#### THE TASK
Your answer should be every line below that includes the word "presso".

#### Recorded data
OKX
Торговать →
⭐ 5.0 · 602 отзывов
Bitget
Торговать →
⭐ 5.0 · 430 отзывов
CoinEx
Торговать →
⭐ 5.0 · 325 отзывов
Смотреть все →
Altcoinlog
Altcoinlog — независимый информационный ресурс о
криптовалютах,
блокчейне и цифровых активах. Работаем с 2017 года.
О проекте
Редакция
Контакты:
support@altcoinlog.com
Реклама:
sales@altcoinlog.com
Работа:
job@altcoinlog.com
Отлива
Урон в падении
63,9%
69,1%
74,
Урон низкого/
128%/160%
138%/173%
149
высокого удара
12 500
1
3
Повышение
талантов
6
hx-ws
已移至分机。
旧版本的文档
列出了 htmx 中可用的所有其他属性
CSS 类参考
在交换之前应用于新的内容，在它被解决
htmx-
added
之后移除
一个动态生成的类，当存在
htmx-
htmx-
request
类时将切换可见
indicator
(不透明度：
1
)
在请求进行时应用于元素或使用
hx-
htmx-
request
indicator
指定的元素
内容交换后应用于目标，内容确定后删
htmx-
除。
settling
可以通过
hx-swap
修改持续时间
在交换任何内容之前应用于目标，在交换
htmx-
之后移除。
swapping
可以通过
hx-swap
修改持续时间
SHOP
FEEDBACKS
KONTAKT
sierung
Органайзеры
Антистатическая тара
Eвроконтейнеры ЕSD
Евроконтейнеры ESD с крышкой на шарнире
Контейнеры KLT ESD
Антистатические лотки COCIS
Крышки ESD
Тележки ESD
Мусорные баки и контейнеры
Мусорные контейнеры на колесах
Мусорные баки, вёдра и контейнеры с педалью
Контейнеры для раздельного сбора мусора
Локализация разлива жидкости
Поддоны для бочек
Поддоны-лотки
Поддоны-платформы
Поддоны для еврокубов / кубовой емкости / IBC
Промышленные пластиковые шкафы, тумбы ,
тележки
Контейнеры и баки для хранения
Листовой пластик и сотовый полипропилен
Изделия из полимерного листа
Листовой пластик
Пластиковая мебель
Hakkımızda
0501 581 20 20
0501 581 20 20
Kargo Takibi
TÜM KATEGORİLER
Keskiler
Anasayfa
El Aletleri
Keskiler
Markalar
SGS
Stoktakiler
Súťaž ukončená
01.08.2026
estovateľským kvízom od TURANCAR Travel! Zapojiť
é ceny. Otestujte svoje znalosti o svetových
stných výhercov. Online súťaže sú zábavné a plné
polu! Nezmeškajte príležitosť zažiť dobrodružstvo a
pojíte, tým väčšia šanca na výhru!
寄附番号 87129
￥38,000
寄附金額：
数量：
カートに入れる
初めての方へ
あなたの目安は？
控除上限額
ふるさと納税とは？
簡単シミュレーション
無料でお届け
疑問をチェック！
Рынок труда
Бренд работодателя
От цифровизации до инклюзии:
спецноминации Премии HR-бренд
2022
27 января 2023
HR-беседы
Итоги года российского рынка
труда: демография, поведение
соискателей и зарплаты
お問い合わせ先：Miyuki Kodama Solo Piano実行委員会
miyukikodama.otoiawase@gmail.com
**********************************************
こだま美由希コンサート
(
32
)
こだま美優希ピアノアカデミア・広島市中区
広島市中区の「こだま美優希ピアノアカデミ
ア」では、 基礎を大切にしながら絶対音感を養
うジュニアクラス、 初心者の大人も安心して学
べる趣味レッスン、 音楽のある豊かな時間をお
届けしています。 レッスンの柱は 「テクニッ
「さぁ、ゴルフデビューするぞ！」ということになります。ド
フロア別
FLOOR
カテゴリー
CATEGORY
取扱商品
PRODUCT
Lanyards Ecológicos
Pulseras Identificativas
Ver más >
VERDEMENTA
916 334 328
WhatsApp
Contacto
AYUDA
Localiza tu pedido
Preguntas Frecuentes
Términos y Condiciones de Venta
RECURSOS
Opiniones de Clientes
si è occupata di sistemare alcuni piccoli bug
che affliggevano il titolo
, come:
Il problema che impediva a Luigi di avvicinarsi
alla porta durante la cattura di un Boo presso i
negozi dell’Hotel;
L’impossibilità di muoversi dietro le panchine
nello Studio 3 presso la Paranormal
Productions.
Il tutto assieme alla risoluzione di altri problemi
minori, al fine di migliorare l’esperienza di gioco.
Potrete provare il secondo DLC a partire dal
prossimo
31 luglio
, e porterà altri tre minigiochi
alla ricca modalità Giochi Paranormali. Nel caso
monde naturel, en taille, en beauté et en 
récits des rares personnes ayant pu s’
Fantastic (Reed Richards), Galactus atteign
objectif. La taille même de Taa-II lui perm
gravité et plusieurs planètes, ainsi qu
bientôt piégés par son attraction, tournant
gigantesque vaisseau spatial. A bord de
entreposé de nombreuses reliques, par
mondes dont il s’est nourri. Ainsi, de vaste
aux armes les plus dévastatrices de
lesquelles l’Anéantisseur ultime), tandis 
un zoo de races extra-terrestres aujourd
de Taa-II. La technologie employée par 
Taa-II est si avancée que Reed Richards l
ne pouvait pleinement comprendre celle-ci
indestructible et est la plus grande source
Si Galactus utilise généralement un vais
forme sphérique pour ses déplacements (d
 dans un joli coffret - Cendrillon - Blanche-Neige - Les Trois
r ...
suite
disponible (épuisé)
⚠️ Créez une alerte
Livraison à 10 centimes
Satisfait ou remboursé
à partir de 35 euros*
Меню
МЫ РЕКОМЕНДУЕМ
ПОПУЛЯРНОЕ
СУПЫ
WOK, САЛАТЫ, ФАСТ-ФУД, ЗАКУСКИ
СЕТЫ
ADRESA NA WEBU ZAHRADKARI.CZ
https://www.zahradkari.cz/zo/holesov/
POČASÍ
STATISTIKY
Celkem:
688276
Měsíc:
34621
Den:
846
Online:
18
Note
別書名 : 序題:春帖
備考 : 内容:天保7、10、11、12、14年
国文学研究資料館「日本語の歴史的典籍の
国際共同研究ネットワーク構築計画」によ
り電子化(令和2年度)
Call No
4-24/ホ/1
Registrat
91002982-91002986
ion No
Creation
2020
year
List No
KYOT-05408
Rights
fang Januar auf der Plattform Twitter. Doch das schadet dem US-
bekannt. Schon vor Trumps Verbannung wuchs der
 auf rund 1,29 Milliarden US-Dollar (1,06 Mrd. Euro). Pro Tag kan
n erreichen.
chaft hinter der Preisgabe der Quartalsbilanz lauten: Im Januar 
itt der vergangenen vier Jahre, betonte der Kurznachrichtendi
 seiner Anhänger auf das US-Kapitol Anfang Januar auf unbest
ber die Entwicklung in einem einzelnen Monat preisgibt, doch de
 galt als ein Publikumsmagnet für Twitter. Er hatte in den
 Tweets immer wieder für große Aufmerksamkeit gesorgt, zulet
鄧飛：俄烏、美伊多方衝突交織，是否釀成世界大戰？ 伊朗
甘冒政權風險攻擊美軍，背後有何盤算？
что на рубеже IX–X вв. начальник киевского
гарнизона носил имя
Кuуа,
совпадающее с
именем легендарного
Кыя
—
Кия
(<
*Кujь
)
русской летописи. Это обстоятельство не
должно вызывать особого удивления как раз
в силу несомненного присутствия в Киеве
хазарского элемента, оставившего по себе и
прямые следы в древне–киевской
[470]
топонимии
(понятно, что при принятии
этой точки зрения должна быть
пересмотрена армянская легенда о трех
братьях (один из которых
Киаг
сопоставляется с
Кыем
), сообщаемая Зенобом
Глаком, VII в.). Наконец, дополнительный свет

#### RESPONSE AREA
alla porta durante la cattura di un Boo presso i
nello Studio 3 presso la Paranormal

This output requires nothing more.